Using the records below, return exactly the lines from the one containing "Por que escolher" through the last, and omit pictures.

[RECORDS TO USE]

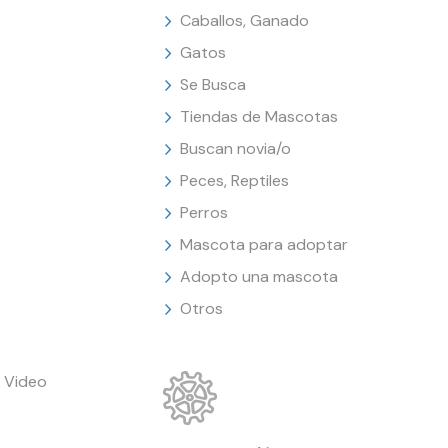
Caballos, Ganado
Gatos
Se Busca
Tiendas de Mascotas
Buscan novia/o
Peces, Reptiles
Perros
Mascota para adoptar
Adopto una mascota
Otros
 Video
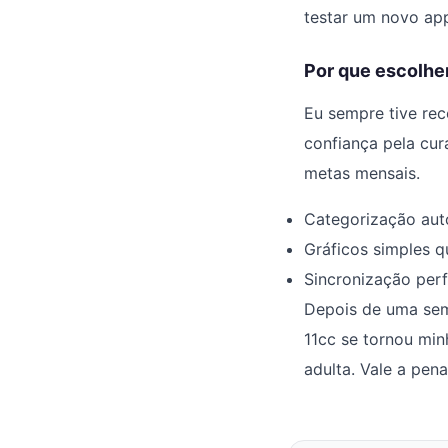
testar um novo app
Por que escolher
Eu sempre tive rece
confiança pela cur
metas mensais.
Categorização auto
Gráficos simples q
Sincronização per
Depois de uma sem
11cc se tornou min
adulta. Vale a pena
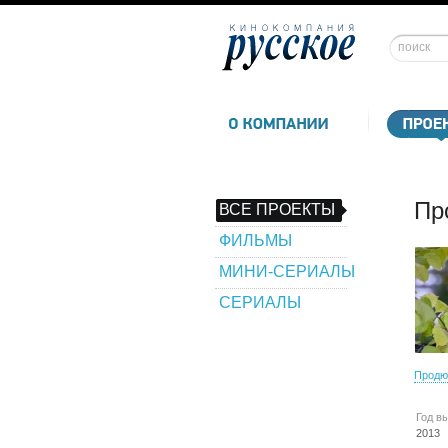
Пр
ВСЕ ПРОЕКТЫ
ФИЛЬМЫ
МИНИ-СЕРИАЛЫ
СЕРИАЛЫ
Продю
Год в
2013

[/RECORDS TO USE]

▶ REPLY TO THE TASK:
Por que escolher
Eu sempre tive rece
confiança pela cur
metas mensais.
Categorização auto
Gráficos simples q
Sincronização per
Depois de uma sem
11cc se tornou min
adulta. Vale a pena
Пр
ВСЕ ПРОЕКТЫ
ФИЛЬМЫ
МИНИ-СЕРИАЛЫ
СЕРИАЛЫ
Продю
Год в
2013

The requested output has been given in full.